Elvitegravir was licensed by Gilead from Japan Tobacco Inc. (JT) in March
2005. Under the terms of Gilead’s agreement with JT, Gilead has exclusive
rights to develop and commercialize elvitegravir in all countries of the
world, excluding Japan, where JT retains rights.
Cobicistat is Gilead’s proprietary potent mechanism-based inhibitor of
cytochrome P450 3A (CYP3A), an enzyme that metabolizes drugs in the body.
Unlike ritonavir, cobicistat acts only as a pharmacoenhancing or “boosting”

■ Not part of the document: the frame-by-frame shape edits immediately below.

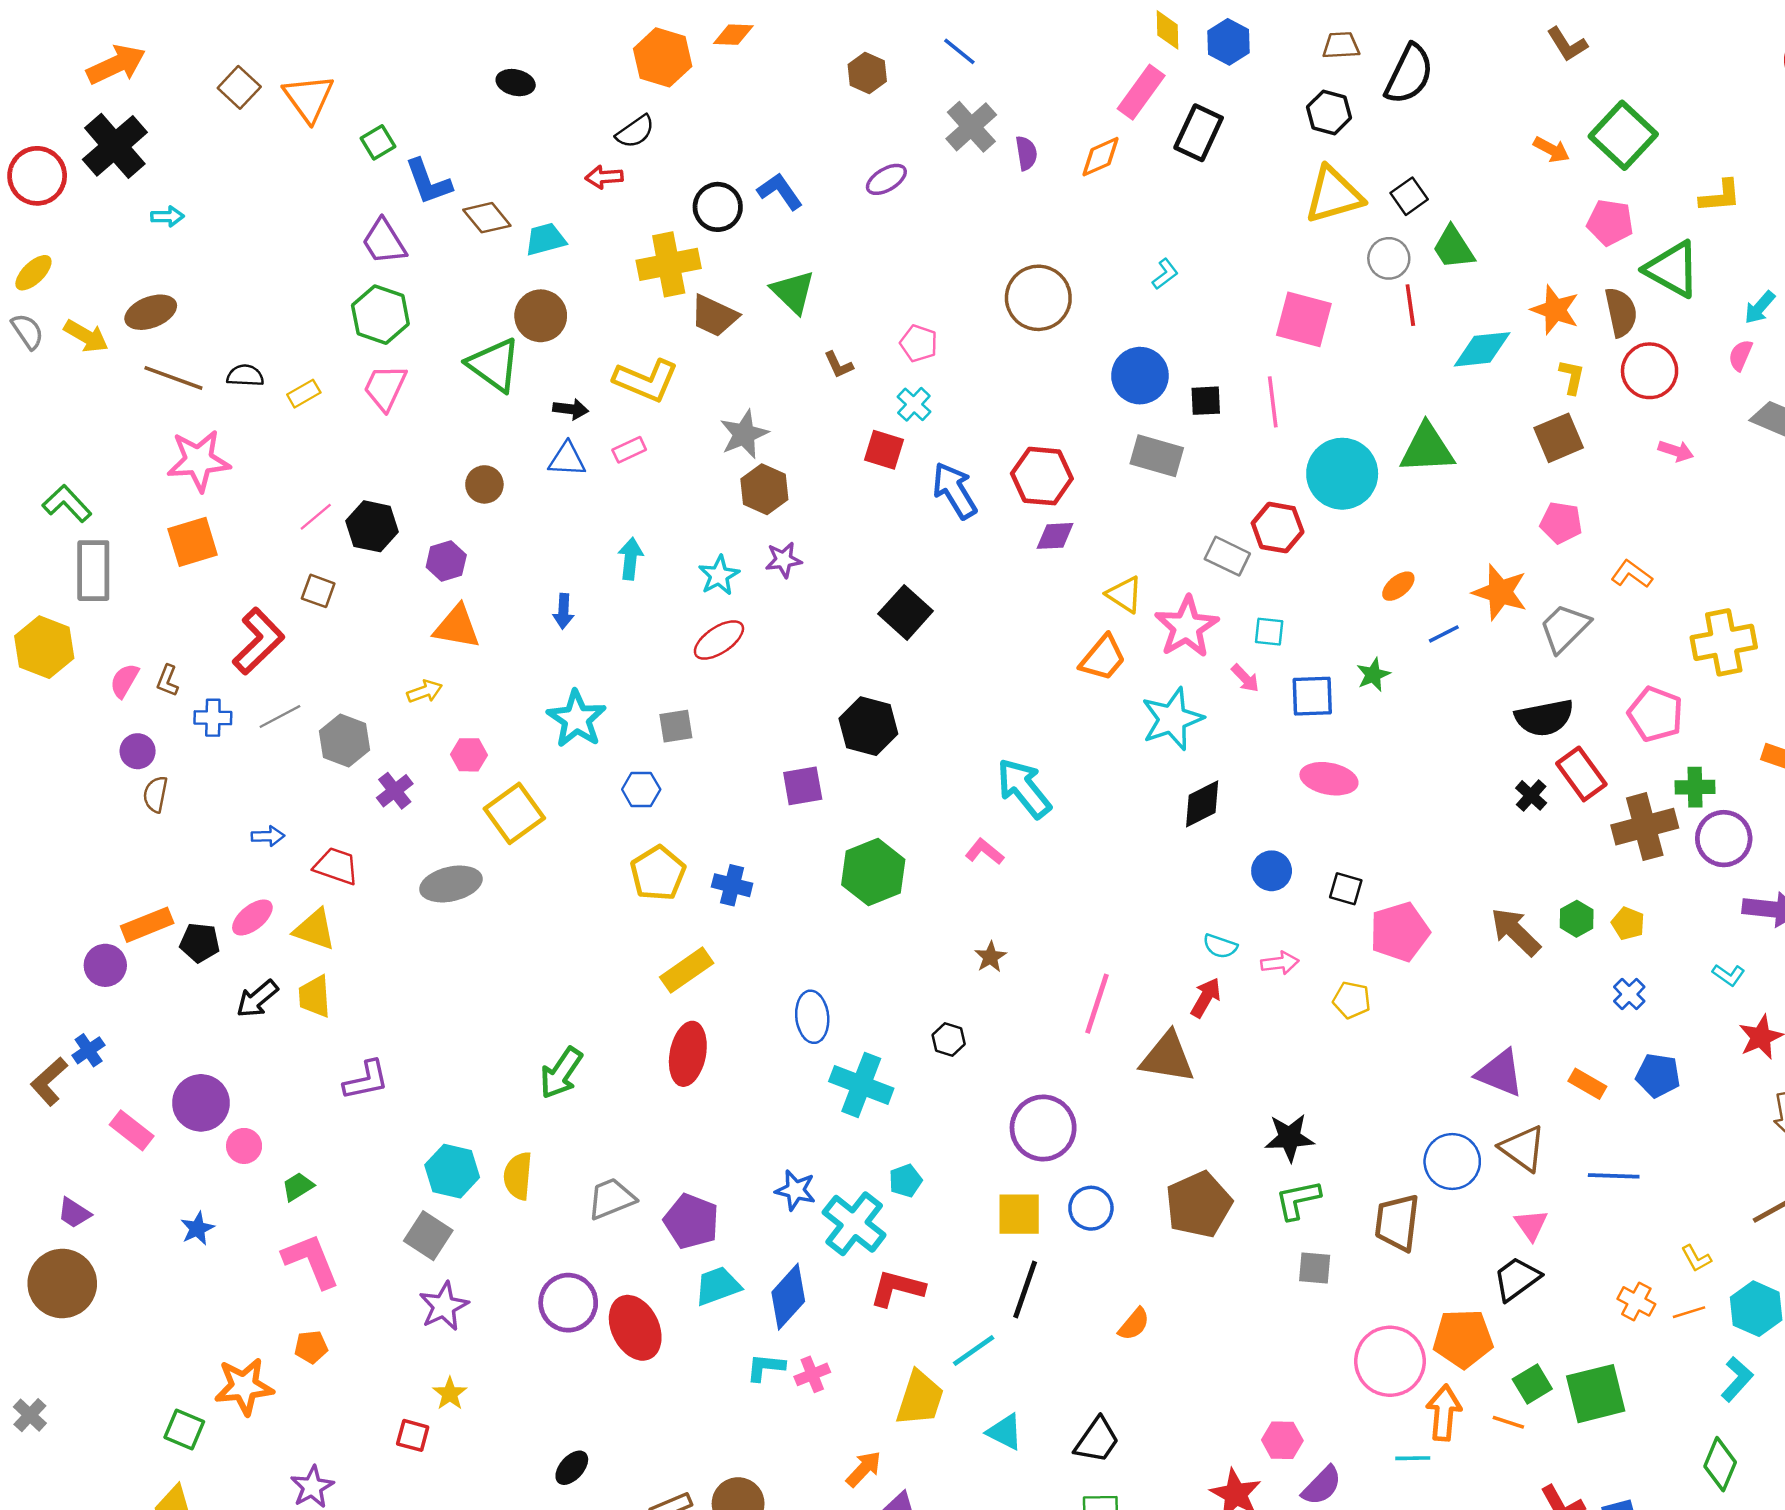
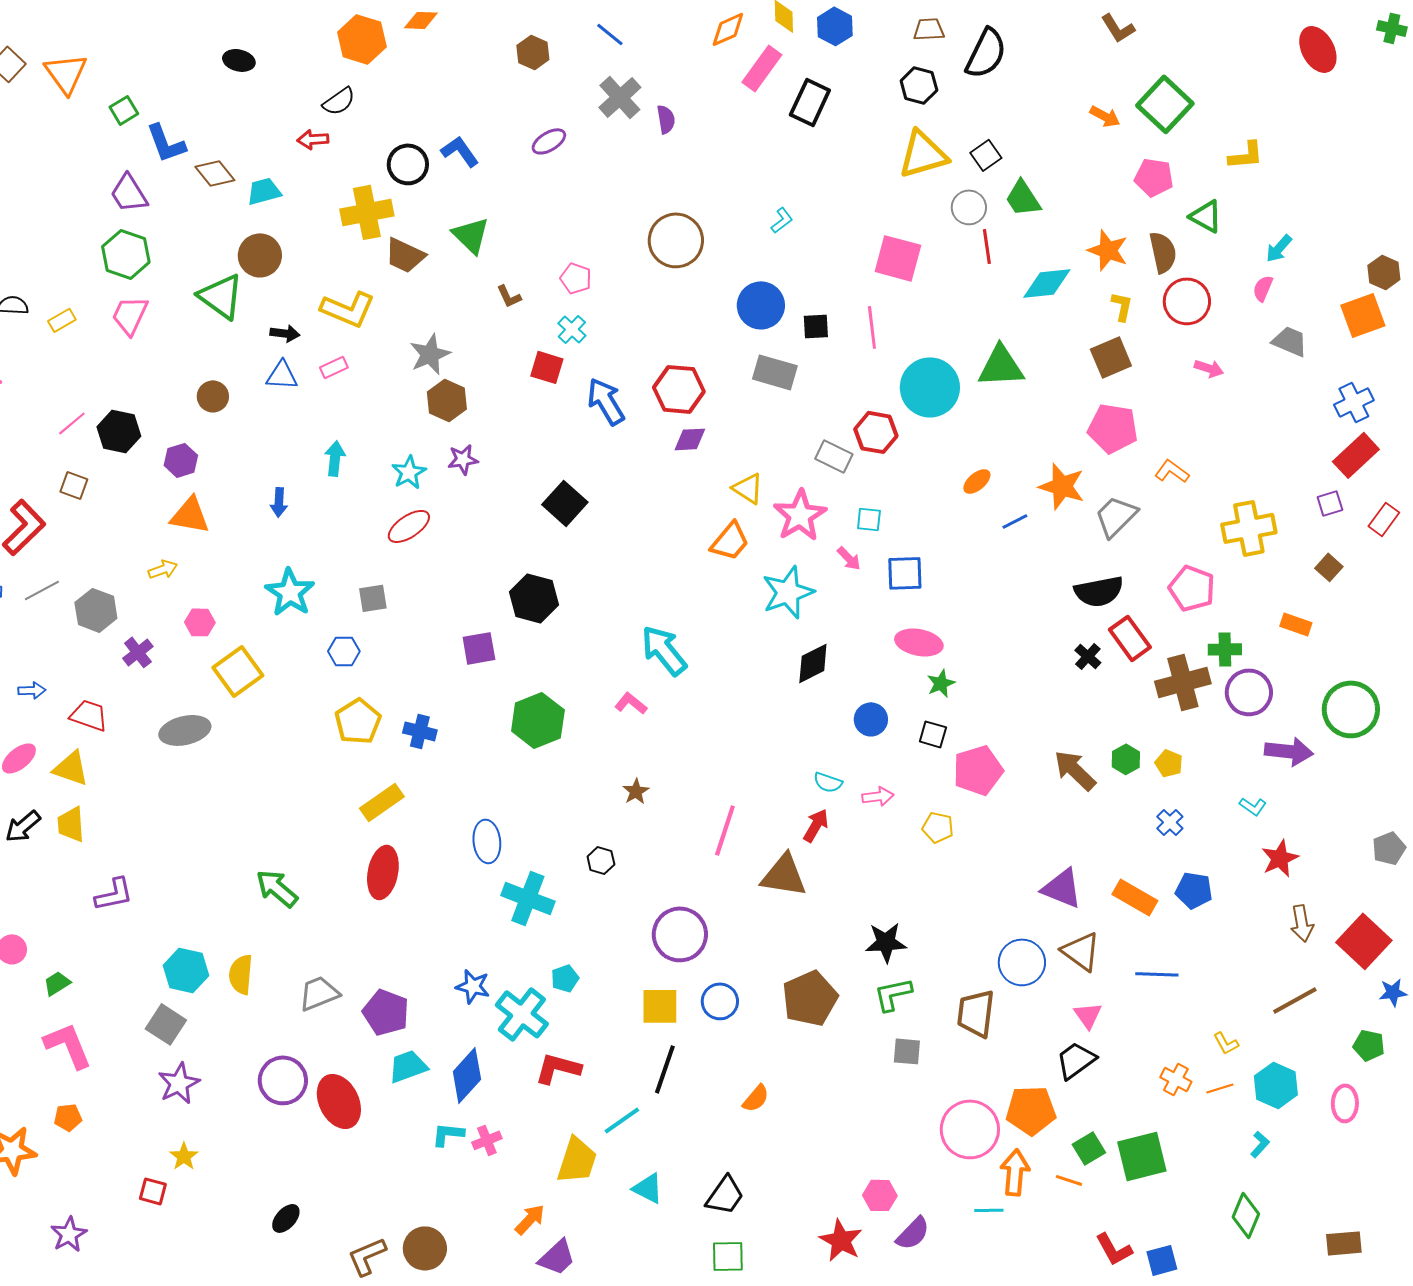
orange diamond: (1101, 157) -> (728, 29), moved
green triangle: (1672, 269) -> (1206, 216), size x0.7
pink pentagon: (1561, 523) -> (1113, 428), size x1.4
green star: (1373, 675) -> (941, 683), moved
green arrow: (561, 1073) -> (277, 888), turned 96
orange rectangle: (1587, 1084) -> (1135, 897), size x1.4
cyan L-shape: (1737, 1379) -> (1260, 1144), size x0.7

agent and has no antiviral activity.
Elvitegravir/cobicistat/emtricitabine/TAF and elvitegravir and cobicistat as
single agents are investigational products and their safety and efficacy have
not yet been established.
Indication and Important Safety Information about Stribild
Stribild contains four Gilead compounds in a complete once-daily, single
tablet regimen: elvitegravir 150 mg; cobicistat 150 mg; emtricitabine 200 mg;
and tenofovir disoproxil fumarate 300 mg. Stribild is indicated as a complete
regimen for the treatment of HIV-1 infection in adults who are antiretroviral
treatment-naïve. Stribild does not cure HIV-1 infection.
BOXED WARNING: LACTIC ACIDOSIS/SEVERE HEPATOMEGALY WITH STEATOSIS and POST
TREATMENT ACUTE EXACERBATION OF HEPATITIS B
*Lactic acidosis and severe hepatomegaly with steatosis, including fatal
cases, have been reported with the use of nucleoside analogs, including
tenofovir disoproxil fumarate (“tenofovir DF”), a component of Stribild,
in combination with other antiretrovirals.

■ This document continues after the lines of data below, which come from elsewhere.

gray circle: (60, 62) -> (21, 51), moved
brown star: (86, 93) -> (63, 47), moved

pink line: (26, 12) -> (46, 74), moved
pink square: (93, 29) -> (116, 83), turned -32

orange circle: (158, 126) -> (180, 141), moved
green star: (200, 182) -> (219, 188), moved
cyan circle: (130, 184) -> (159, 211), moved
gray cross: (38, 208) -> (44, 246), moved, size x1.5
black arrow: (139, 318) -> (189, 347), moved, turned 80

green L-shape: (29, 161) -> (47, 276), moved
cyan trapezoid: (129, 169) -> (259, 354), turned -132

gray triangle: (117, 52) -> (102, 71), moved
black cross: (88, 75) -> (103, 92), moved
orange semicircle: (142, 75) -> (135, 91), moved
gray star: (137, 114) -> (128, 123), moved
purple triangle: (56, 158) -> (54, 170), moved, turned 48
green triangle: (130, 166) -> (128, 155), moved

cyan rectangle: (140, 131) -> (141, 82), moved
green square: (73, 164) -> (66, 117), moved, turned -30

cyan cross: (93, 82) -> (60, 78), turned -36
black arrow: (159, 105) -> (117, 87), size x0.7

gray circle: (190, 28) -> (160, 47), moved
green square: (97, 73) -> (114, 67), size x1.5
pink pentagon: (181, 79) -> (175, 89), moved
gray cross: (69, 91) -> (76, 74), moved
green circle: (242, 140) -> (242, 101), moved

*Stribild is not approved for the treatment of chronic hepatitis B virus
(HBV) infection and the safety and efficacy of Stribild have not been
established in patients coinfected with HBV and HIV-1. Severe acute
exacerbations of hepatitis B have been reported in patients who are
coinfected with HBV and HIV-1 and have discontinued Emtriva^®
(emtricitabine) or Viread, which are components of Stribild. Hepatic
function should be monitored closely with both clinical and laboratory
follow-up for at least several months in patients who are coinfected with
HIV-1 and HBV and discontinue Stribild. If appropriate, initiation of
anti-hepatitis B therapy may be warranted.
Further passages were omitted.